# Activity
Of the material below, the lines to be retyped are those from the line containing "Вес: 0.088 кг;" through the line containing "на основе 11 оценок", inclusive; reproduce them exactly.
┌─ Records supplied
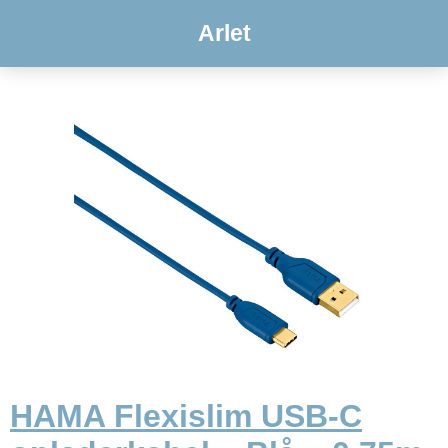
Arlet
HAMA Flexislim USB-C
└─
┌─ Records supplied
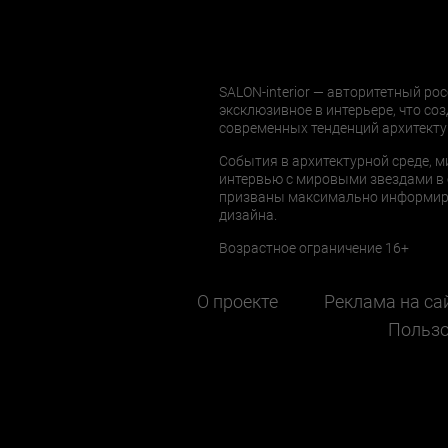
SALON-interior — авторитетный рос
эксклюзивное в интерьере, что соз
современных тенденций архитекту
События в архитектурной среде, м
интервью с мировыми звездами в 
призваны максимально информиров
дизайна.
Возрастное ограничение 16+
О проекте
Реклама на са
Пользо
└─
┌─ Records supplied
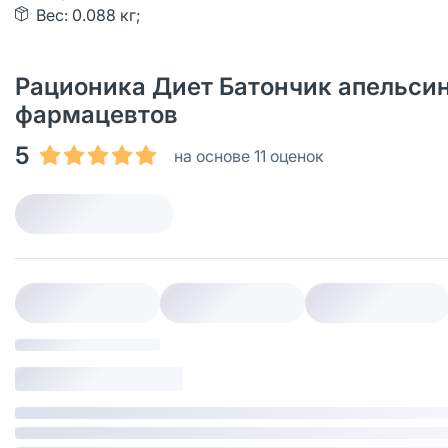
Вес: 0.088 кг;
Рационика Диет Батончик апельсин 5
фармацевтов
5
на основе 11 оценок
└─
# Written reply
Вес: 0.088 кг;
Рационика Диет Батончик апельсин 5
фармацевтов
5
на основе 11 оценок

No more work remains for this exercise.